Kruskal-Wallis calculator
Example data table
| Group | Sample values | n |
|---|---|---|
| Group A | 10, 12, 13, 9, 11 | 5 |
| Group B | 7, 8, 6, 9, 5 | 5 |
| Group C | 14, 15, 16, 13, 12 | 5 |
Formula used
The Kruskal-Wallis test compares k independent groups using ranks. Pool all observations, sort them, and assign ranks (average ranks for ties).
- Let N be total observations, and ni group sizes. Let Ri be the sum of ranks for group i.
-
H statistic:
H = (12 / (N(N+1))) · Σ(Ri² / ni) − 3(N+1) -
Tie correction factor (when repeated values exist):
T = 1 − Σ(t³ − t) / (N³ − N)where t is each tie group size. -
Corrected statistic:
H′ = H / T, withdf = k − 1. The p-value uses the chi-square approximation:p = P(Χ²(df) ≥ H′). -
Effect sizes (rank-based):
ε² = (H′ − k + 1) / (N − k),η² = (H′ − k + 1) / (N − 1).
Notes: the chi-square approximation works best with moderate sample sizes. If groups are very small, consider exact or permutation approaches.
How to use this calculator
- Create at least two groups, then name them.
- Paste numeric values into each group box.
- Keep tie correction enabled for repeated measurements.
- Enable posthoc pairs if you want group comparisons.
- Press Calculate to view results above the form.
- Use CSV or PDF buttons to export your report.
When to choose rank based testing
Kruskal Wallis helps when your outcome is skewed, ordinal, or outliers. It compares independent groups without assuming variances or normality. In practice, researchers use it for survey ratings, reaction times, income, or error counts. It remains valid with different group sizes, yet each group should represent a random, independent sample.
How ranks transform your data
The method replaces raw values with pooled ranks from 1 to N. Lower observations receive smaller ranks, and ties share the average rank. This converts units into relative order, which is why a centimeter scale and a millimeter scale give identical results. The calculator shows mean rank per group so you can see direction.
Reading H, df, and the p value
The test statistic H summarizes how far group rank sums deviate from what random mixing would produce. Degrees of freedom equal k minus 1. The p value uses a chi square approximation, so larger samples improve accuracy. As a rule, aim for at least five observations per group, and interpret results with alpha values like 0.05 or 0.01.
What tie correction changes
Repeated measurements, rounded scores, or discrete scales create ties. Ties reduce rank variability, so uncorrected H can look slightly too large. Tie correction adjusts H by a factor T computed from each tie block size. When many ties exist, the corrected H is usually smaller, and the p value becomes slightly larger, preventing overstatement of significance.

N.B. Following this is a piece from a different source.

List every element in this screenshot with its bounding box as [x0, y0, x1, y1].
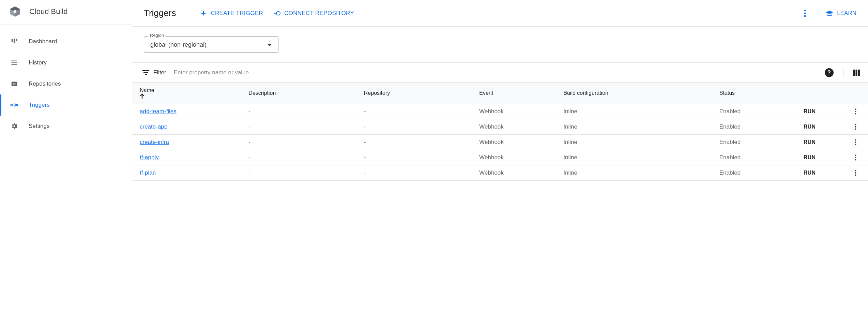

Effect size for practical impact
Statistical significance does not quantify importance. Epsilon squared and eta squared summarize how much of the rank variation is associated with group membership. Values near 0.01 suggest a small shift, around 0.06 a moderate shift, and near 0.14 a large shift, although context matters. Reporting an effect size helps readers compare studies across different sample sizes.
Posthoc comparisons and reporting
If the overall test is significant, you may test pairs using Dunn z statistics based on mean ranks and a pooled variance term. Because multiple comparisons inflate false positives, p value adjustments like Holm or Bonferroni are common. A clean report includes group medians, mean ranks, H, df, p, the adjustment method, and a short conclusion about which groups differ.
FAQs
1) What does the Kruskal Wallis test compare?

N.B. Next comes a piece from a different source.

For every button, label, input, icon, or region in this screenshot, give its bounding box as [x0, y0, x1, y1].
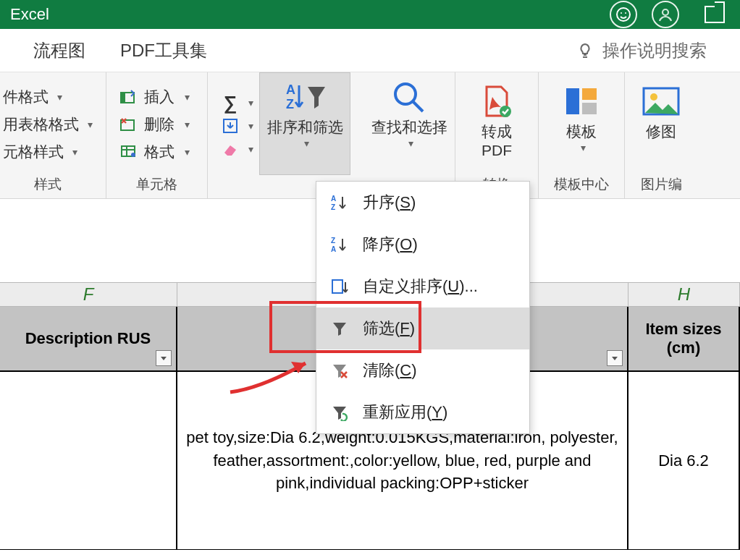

It tests whether at least one group tends to have higher or lower values than others by comparing pooled ranks across independent groups.
2) Can I use unequal sample sizes?
Yes. Unequal group sizes are allowed. Each group should be independent, and extremely tiny groups can reduce the reliability of the chi square approximation.
3) Should I enable tie correction?
Usually yes. If your data contain repeated values, tie correction helps keep the p value from being too optimistic.
4) When should I run posthoc comparisons?
Run posthoc Dunn pairs after a significant overall result, or when you have a strong planned comparison. Always use an adjustment to control multiple testing.
5) What effect size should I report?
Report epsilon squared or eta squared alongside H and p. These quantify practical magnitude and help compare results across studies and sample sizes.
6) Does a non significant p mean groups are identical?
No. It means the data did not provide strong evidence of differences at your alpha level. Small samples and high variability can hide real effects.